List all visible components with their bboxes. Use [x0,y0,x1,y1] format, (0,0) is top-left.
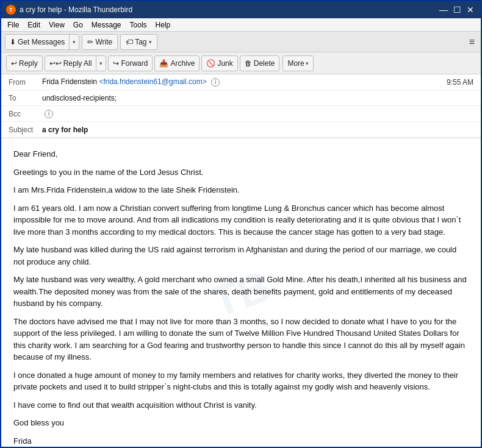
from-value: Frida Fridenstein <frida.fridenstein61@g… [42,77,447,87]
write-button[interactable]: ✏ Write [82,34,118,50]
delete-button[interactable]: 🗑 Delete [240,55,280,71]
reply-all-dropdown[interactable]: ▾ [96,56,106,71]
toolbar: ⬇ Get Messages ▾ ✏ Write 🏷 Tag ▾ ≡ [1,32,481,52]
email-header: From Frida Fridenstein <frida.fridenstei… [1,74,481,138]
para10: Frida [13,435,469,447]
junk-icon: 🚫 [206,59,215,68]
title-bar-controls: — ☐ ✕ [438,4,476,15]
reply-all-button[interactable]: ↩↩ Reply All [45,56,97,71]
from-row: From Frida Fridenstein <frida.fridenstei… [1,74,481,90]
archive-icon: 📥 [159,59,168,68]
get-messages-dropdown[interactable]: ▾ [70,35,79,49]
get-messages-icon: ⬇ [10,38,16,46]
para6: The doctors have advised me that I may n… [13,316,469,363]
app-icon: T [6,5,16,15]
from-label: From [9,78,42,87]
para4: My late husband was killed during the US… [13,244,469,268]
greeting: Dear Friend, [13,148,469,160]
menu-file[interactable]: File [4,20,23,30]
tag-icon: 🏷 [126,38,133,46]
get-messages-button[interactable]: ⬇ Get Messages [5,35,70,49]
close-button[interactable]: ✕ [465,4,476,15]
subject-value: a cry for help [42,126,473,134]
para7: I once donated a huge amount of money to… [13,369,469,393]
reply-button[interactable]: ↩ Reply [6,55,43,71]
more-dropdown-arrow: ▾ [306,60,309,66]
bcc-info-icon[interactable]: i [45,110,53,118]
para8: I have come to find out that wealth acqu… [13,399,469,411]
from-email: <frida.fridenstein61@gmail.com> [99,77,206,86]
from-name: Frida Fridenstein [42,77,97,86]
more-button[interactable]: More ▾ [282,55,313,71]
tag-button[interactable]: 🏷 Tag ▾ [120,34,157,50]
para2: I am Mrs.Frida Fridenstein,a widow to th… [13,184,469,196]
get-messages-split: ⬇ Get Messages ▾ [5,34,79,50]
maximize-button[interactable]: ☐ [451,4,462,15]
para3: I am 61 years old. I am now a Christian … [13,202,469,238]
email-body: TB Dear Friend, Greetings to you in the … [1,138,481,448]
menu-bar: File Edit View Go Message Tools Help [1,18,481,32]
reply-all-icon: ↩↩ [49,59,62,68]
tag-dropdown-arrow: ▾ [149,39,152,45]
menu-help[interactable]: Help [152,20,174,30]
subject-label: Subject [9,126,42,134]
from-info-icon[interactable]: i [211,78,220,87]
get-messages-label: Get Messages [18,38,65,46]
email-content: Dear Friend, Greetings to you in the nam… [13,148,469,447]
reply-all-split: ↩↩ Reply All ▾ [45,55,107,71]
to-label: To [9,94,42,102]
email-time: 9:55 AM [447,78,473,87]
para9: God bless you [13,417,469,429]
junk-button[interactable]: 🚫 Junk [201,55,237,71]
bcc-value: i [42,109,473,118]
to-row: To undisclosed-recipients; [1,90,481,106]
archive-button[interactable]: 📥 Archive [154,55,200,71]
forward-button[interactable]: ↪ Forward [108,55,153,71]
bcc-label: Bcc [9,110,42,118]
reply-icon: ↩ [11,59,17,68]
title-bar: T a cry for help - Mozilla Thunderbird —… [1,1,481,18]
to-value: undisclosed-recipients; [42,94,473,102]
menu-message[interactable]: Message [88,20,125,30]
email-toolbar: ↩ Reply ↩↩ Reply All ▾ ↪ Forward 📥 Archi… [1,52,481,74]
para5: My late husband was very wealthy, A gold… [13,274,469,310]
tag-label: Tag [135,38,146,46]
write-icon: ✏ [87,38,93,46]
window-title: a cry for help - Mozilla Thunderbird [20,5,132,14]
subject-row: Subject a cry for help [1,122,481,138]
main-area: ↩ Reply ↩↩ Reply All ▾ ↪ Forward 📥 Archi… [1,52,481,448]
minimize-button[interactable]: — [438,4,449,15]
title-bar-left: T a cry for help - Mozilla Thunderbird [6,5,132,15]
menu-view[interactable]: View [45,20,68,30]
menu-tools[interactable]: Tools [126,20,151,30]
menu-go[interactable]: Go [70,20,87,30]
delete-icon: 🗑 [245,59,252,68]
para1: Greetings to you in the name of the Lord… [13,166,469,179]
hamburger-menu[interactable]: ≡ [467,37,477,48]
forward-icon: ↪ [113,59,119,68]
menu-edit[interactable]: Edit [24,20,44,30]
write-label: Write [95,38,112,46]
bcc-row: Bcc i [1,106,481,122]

==

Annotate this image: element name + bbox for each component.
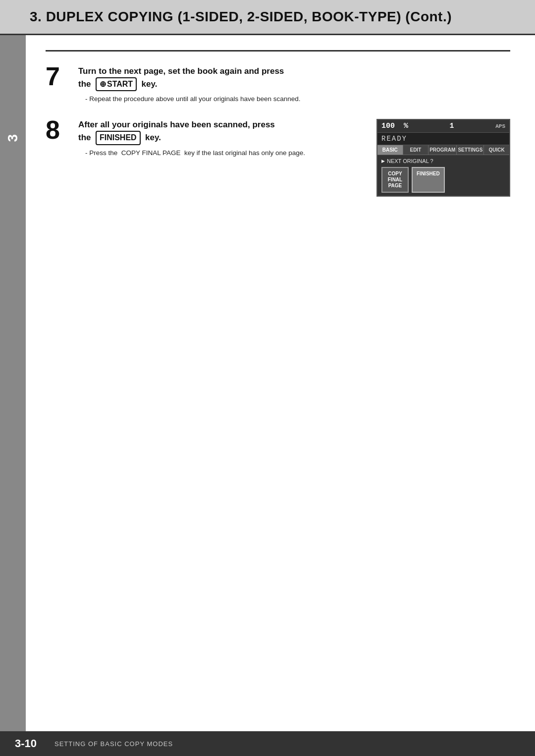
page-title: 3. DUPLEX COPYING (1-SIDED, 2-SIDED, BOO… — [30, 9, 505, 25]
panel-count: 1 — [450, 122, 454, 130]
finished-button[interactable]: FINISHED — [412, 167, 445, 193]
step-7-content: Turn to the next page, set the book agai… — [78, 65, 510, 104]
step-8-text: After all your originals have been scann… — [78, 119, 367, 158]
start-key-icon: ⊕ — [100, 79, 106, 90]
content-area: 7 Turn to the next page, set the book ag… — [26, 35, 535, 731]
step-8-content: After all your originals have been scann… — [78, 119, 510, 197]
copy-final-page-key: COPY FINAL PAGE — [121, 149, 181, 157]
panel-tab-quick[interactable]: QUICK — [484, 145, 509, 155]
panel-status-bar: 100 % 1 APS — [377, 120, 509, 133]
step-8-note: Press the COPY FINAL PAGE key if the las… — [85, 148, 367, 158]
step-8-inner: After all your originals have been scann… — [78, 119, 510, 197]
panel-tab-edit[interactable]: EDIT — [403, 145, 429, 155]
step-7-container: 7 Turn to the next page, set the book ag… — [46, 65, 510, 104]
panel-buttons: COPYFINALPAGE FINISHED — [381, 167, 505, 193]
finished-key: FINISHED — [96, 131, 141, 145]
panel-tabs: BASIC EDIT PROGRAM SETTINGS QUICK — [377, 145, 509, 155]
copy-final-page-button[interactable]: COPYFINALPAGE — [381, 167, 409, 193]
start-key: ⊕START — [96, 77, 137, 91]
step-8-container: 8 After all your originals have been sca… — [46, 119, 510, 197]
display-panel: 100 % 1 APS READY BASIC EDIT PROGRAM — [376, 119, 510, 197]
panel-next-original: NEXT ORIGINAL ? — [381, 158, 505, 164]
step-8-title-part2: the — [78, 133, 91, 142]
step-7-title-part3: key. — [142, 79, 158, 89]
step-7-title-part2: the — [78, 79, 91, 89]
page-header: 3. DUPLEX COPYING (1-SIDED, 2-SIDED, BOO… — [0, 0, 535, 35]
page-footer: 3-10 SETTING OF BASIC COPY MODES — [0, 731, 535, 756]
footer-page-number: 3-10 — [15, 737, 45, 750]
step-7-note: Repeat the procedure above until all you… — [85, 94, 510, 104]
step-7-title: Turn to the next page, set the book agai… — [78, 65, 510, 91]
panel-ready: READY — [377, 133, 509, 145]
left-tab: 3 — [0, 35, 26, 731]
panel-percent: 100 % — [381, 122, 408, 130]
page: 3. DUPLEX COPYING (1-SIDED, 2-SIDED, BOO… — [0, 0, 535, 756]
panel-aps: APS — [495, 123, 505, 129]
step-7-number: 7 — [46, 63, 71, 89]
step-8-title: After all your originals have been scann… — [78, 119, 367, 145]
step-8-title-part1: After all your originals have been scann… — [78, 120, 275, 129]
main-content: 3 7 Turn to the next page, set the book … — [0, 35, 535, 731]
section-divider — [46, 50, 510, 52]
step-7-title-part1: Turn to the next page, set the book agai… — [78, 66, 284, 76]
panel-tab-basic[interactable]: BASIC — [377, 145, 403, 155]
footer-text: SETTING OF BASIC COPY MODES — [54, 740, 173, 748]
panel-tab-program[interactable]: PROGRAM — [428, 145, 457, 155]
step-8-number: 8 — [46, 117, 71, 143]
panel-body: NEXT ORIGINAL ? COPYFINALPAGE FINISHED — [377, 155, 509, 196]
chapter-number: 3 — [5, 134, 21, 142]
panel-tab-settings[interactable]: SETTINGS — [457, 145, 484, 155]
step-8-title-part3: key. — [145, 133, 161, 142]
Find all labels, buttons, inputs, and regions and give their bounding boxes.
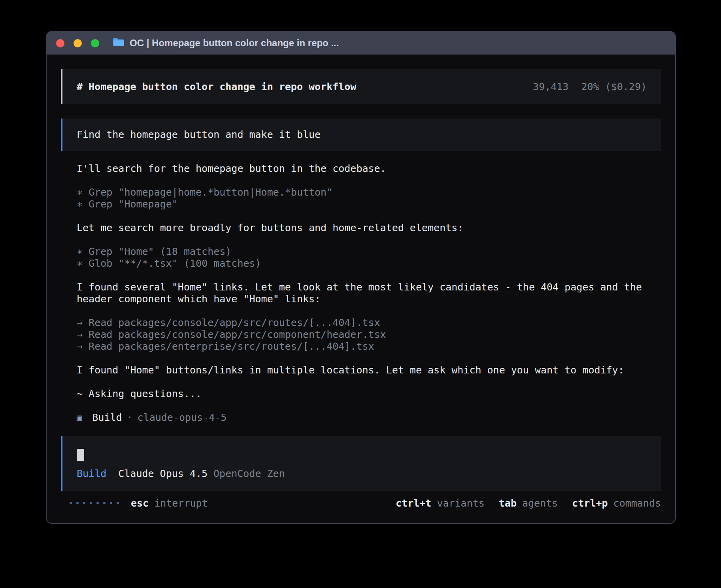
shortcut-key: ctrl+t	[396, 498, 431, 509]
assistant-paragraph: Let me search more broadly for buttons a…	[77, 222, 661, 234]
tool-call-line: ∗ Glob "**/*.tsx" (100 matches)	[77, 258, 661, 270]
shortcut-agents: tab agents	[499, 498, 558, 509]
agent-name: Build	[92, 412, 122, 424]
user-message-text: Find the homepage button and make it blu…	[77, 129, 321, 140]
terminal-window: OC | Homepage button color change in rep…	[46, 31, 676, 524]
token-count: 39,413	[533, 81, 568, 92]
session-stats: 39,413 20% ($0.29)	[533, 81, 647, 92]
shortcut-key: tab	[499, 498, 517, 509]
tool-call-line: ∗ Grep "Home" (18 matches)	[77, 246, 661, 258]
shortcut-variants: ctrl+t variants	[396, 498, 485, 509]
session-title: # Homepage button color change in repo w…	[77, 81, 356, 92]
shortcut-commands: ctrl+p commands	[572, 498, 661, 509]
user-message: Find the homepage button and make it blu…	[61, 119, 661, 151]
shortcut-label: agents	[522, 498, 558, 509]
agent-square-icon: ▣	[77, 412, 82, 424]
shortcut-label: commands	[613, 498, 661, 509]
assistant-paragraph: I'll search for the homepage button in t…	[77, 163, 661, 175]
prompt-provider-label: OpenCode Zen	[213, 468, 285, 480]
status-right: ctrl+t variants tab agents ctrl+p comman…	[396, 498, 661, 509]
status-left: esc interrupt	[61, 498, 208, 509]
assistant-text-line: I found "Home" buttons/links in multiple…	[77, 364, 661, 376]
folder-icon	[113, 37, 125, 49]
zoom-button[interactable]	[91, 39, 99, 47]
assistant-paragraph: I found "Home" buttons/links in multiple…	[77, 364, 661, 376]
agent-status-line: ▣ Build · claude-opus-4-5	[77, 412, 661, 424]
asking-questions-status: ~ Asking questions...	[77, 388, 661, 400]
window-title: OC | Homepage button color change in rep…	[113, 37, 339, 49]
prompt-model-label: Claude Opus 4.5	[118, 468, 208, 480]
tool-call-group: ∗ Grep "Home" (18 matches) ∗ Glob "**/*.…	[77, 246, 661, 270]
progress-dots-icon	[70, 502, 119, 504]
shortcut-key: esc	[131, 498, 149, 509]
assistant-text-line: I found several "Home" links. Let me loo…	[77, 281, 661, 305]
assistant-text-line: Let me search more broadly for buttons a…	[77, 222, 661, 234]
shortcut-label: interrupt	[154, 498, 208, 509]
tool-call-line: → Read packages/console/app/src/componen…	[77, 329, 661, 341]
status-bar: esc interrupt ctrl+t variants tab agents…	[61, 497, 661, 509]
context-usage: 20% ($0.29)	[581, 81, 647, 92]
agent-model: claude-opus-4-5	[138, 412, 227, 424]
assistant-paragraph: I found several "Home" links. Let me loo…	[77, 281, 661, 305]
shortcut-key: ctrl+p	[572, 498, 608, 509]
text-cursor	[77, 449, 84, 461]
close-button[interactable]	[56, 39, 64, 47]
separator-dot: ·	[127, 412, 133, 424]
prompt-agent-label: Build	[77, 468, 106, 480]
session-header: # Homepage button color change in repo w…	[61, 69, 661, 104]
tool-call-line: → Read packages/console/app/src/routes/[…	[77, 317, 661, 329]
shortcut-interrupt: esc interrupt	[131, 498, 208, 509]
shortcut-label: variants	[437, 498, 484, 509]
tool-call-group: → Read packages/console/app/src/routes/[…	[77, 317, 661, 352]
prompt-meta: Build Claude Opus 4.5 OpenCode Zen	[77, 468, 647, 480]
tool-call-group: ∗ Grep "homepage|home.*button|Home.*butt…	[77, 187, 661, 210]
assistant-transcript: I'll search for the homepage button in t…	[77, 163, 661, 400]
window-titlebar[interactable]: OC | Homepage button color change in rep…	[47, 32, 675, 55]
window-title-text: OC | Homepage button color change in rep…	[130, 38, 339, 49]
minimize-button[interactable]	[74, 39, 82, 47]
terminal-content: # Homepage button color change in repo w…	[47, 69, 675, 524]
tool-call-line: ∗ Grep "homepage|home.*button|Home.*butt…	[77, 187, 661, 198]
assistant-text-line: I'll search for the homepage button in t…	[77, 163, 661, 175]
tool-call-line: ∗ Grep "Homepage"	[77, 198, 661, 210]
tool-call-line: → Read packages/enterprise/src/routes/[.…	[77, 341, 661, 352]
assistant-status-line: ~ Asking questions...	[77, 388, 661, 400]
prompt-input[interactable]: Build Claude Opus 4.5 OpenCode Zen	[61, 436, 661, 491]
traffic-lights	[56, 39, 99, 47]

# TASK TO COMPLETE
Find the lines in the data that hold the word "area". Reply with how many there are and nothing more.

# RESPONSE TO THIS EXERCISE
2